THE INPUT section start

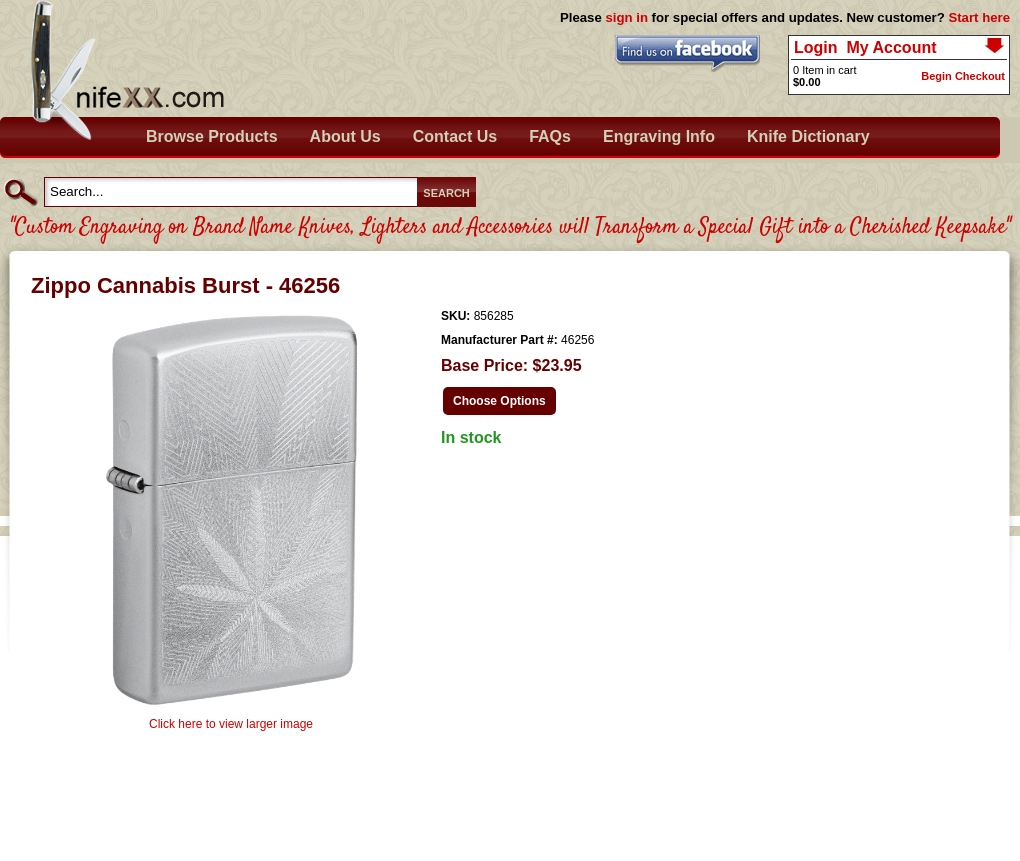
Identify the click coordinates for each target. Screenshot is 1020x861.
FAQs (550, 136)
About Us (345, 136)
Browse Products (212, 136)
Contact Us (455, 136)
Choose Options (499, 401)
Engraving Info (659, 136)
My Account (891, 47)
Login (816, 47)
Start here (979, 17)
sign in (626, 17)
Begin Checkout (963, 76)
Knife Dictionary (808, 136)
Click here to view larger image (231, 724)
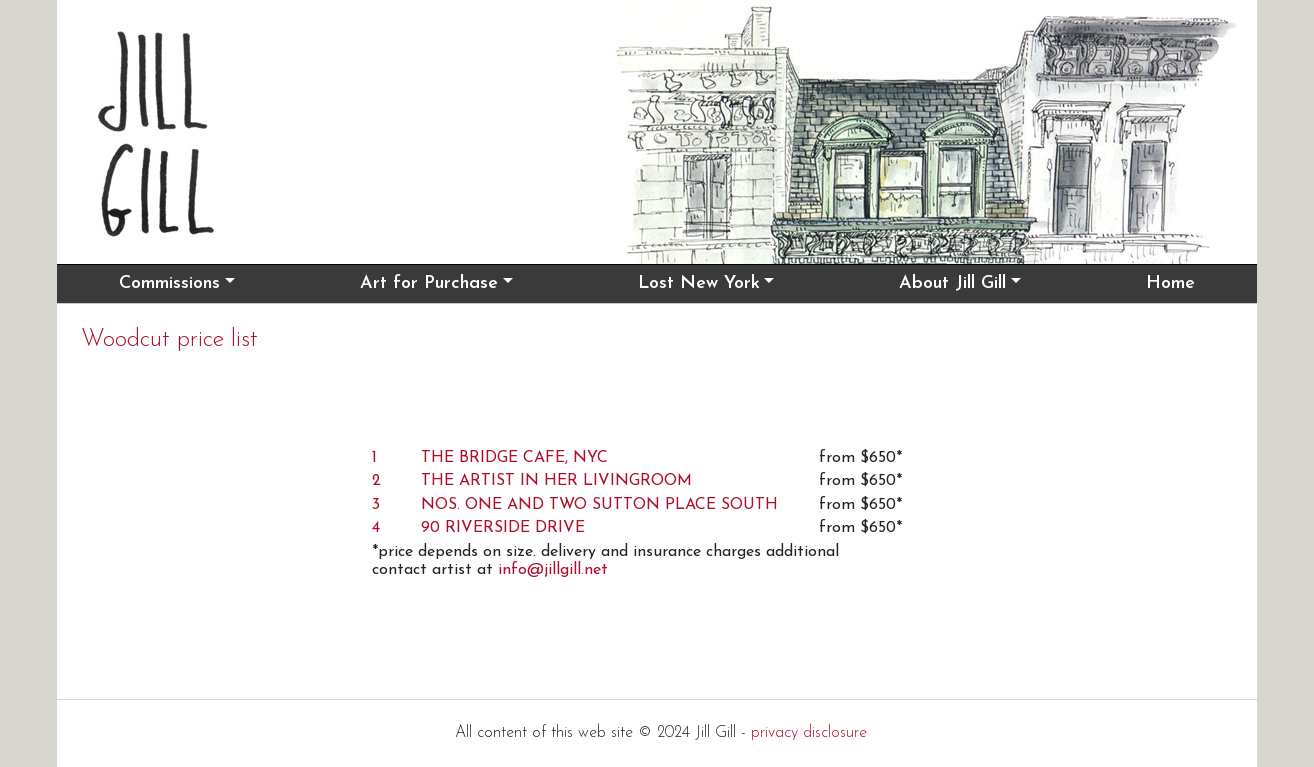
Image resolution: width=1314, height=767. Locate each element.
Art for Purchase (429, 283)
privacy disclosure (809, 733)
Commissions (169, 283)
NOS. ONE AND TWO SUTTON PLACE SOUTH (599, 505)
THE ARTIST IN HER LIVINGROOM (556, 481)
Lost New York (699, 283)
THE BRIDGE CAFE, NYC (514, 458)
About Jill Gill (952, 283)
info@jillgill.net (553, 570)
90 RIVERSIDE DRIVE (503, 528)
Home (1170, 283)
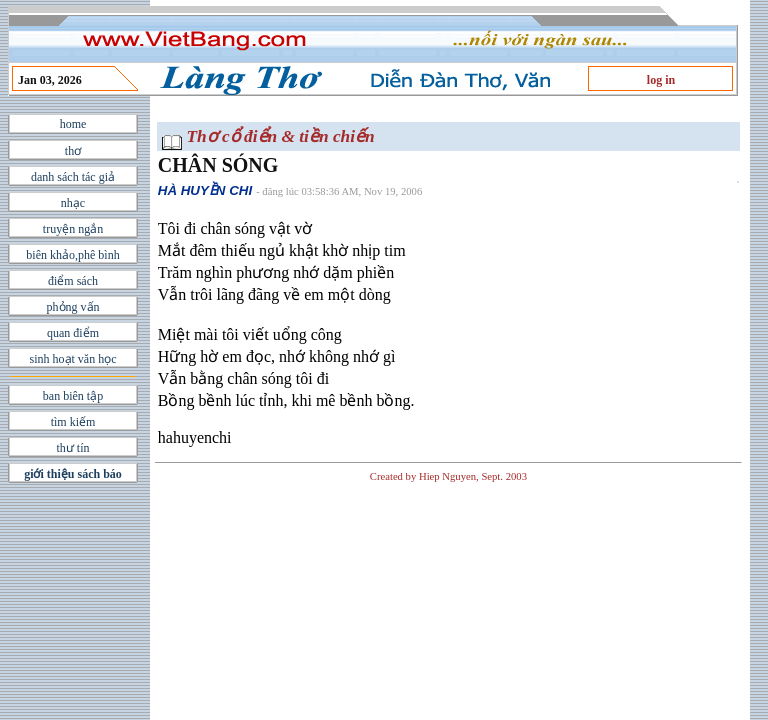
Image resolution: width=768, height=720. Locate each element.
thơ (73, 151)
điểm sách (73, 281)
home (73, 124)
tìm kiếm (73, 422)
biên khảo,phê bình (72, 255)
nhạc (73, 203)
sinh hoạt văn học (73, 359)
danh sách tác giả (73, 177)
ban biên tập (73, 396)
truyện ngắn (73, 229)
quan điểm (73, 333)
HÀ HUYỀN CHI (205, 190)
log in (661, 80)
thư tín (72, 448)
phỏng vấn (73, 307)
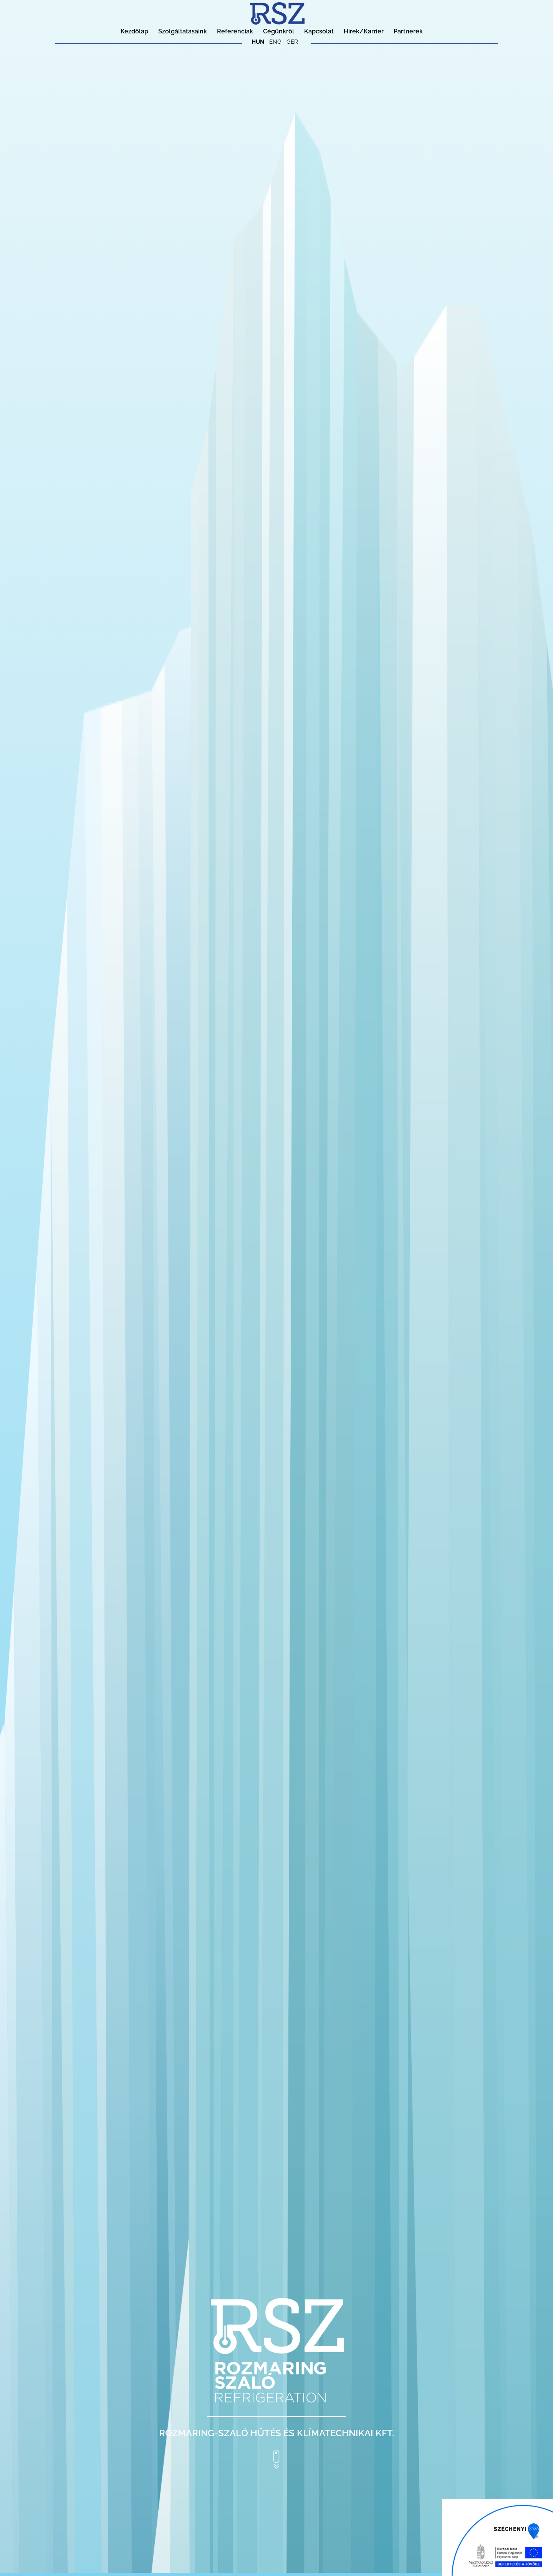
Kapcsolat (319, 31)
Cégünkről (278, 31)
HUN (258, 41)
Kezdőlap (134, 31)
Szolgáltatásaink (182, 31)
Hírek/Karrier (364, 31)
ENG (275, 41)
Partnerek (408, 31)
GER (292, 41)
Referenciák (235, 31)
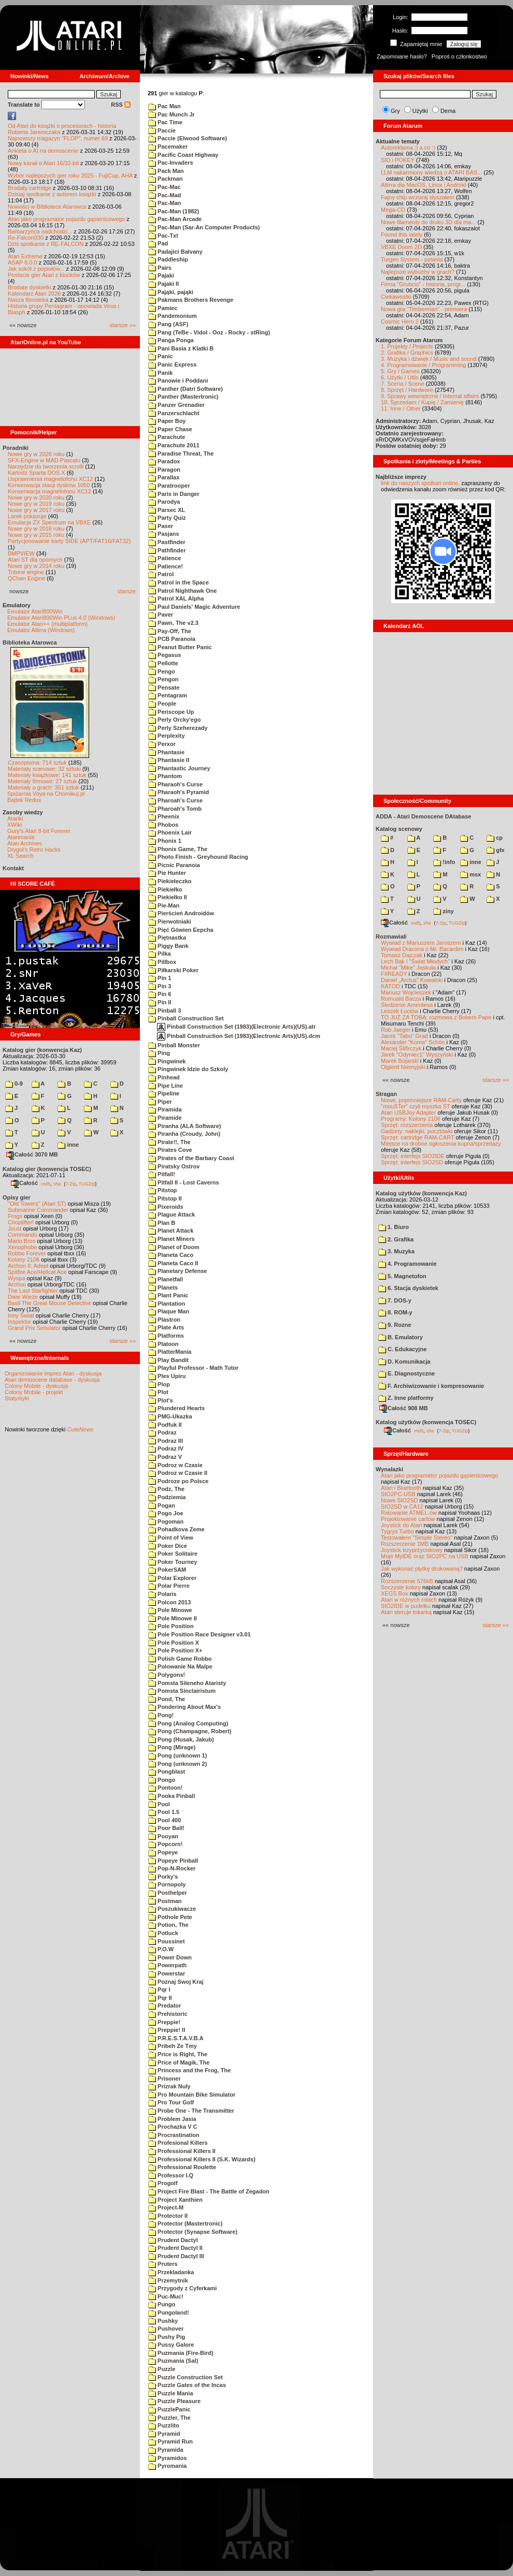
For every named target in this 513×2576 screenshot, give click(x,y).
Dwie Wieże (23, 1297)
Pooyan (163, 1836)
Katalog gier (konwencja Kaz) (42, 1050)
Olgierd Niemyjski (403, 1067)
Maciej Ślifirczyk (401, 1048)
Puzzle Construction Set (185, 2377)
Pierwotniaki (169, 921)
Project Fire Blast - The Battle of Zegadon (208, 2191)
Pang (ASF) (168, 324)
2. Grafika (396, 1239)
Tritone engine (26, 572)
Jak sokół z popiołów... (36, 269)
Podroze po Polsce (178, 1481)
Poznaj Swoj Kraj (176, 1982)
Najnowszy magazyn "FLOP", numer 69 (58, 138)
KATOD (390, 986)
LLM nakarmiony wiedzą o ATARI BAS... (431, 172)
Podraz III (165, 1441)
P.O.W (161, 1949)
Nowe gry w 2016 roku (36, 528)
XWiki (14, 825)
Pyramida (165, 2450)
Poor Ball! (166, 1828)
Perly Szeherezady (178, 728)
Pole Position (171, 1626)
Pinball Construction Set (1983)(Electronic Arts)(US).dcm (238, 1036)
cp (495, 838)
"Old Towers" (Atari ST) (37, 1204)
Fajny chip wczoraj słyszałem (417, 197)
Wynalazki (389, 1469)
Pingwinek (167, 1061)
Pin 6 (159, 994)
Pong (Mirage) (171, 1747)
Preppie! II (166, 2030)
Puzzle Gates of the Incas (187, 2385)
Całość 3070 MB (32, 1154)
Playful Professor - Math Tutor (193, 1368)
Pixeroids (165, 1207)
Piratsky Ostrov (174, 1166)
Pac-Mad (164, 195)
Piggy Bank (168, 946)
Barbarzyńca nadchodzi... (40, 231)
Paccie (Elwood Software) (187, 138)
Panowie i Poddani (178, 380)
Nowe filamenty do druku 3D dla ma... (428, 222)
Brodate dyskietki (29, 287)
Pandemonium (172, 316)
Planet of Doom (174, 1247)
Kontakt (13, 868)
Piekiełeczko (170, 881)
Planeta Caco (170, 1255)
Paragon (164, 469)
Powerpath (167, 1965)
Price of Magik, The (178, 2062)
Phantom (165, 776)
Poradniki (15, 448)
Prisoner (164, 2078)
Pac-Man (164, 203)
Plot (158, 1392)
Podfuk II (165, 1425)
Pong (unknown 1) (177, 1755)
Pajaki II (163, 284)
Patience (164, 558)
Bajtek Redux (24, 800)
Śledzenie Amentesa (407, 1005)
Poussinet (166, 1941)
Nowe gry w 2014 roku (36, 566)
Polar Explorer (172, 1578)
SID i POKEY (398, 160)
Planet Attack (170, 1230)
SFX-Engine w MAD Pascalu (44, 460)
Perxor (162, 744)
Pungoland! (168, 2312)
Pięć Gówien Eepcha (180, 930)
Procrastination (174, 2135)
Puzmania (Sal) (173, 2361)
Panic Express (172, 364)
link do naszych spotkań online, (420, 483)
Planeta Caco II (173, 1263)
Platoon (163, 1344)
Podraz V (165, 1457)
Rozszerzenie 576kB (407, 1581)
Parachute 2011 (174, 445)
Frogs (15, 1216)
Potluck (163, 1933)
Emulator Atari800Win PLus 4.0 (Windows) (61, 617)
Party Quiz (167, 518)
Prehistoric (168, 2014)
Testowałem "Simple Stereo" (416, 1537)
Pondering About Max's (184, 1707)
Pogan (161, 1505)
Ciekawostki (396, 297)
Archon (17, 1284)
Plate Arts (166, 1327)
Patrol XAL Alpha (176, 598)
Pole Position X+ (175, 1650)
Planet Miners (171, 1239)
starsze (127, 591)
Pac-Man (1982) (173, 211)
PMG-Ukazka (170, 1416)
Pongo (161, 1780)
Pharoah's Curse (175, 800)
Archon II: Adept (29, 1266)
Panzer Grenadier (176, 405)
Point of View (170, 1537)
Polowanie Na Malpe (180, 1666)
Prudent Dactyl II (175, 2248)
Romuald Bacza (401, 999)
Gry (395, 111)
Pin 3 (159, 986)
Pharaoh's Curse (175, 784)
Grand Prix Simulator (34, 1328)
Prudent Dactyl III (176, 2256)
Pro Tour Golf (171, 2102)
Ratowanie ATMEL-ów (409, 1513)
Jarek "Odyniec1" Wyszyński (417, 1054)
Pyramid (164, 2434)
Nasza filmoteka (28, 300)
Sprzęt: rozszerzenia (407, 1125)
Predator (164, 2005)
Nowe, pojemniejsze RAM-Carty (421, 1100)
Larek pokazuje (27, 516)
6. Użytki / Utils (400, 377)
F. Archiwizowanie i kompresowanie (431, 1386)
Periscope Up (171, 712)
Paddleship (168, 259)
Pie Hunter (167, 873)
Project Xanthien (175, 2200)
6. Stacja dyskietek (408, 1288)
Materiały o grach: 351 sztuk (43, 787)
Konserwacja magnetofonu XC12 (49, 491)
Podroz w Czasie (175, 1465)
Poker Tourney (172, 1562)
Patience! (165, 566)
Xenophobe (22, 1247)
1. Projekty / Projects (407, 346)
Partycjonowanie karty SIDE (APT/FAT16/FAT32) (69, 541)
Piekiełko (165, 889)
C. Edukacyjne (402, 1349)
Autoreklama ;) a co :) (408, 147)
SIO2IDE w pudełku (406, 1606)
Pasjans (163, 534)
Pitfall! (161, 1174)
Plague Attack (171, 1214)
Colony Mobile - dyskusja (36, 1386)
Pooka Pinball (171, 1796)
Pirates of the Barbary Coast (191, 1158)
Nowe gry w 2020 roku (36, 497)
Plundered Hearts (176, 1408)
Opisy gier (17, 1197)
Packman (165, 178)
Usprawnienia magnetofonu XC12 (50, 479)
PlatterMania (169, 1352)
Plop (159, 1384)
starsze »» (122, 325)
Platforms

THE INPUT section end

• THE TASK: Lines of the listing above that hold the string "Locate" should each be copied.

• RESPONSE TO THE EXERCISE:
Image resolution: width=1314, height=767. Locate each element.
Image resolution: width=768, height=720. Locate each element.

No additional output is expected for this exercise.